**EXERCISE:** Give back every record exactly, with its pictures left out.

##### GIVEN DATA

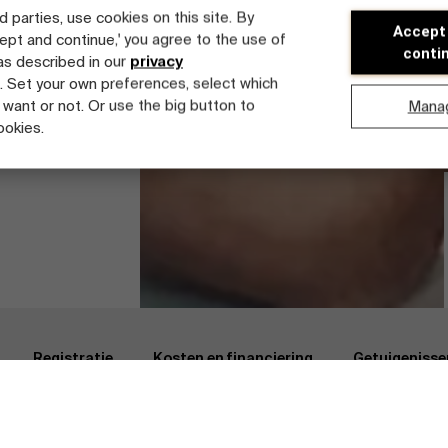
d parties, use cookies on this site. By
Accept
cept and continue,' you agree to the use of
conti
 as described in our
privacy
. Set your own preferences, select which
 want or not. Or use the big button to
Mana
ookies.
nsformation: Strategy & Leadership
Getuigenissen
tdek onze faculty
Registratie
Kosten en financiering
Getuigenisse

##########

**SOLUTION FOR THIS EXERCISE:**
d parties, use cookies on this site. By
Accept
cept and continue,' you agree to the use of
conti
 as described in our
privacy
. Set your own preferences, select which
 want or not. Or use the big button to
Mana
ookies.
nsformation: Strategy & Leadership
Getuigenissen
tdek onze faculty
Registratie
Kosten en financiering
Getuigenisse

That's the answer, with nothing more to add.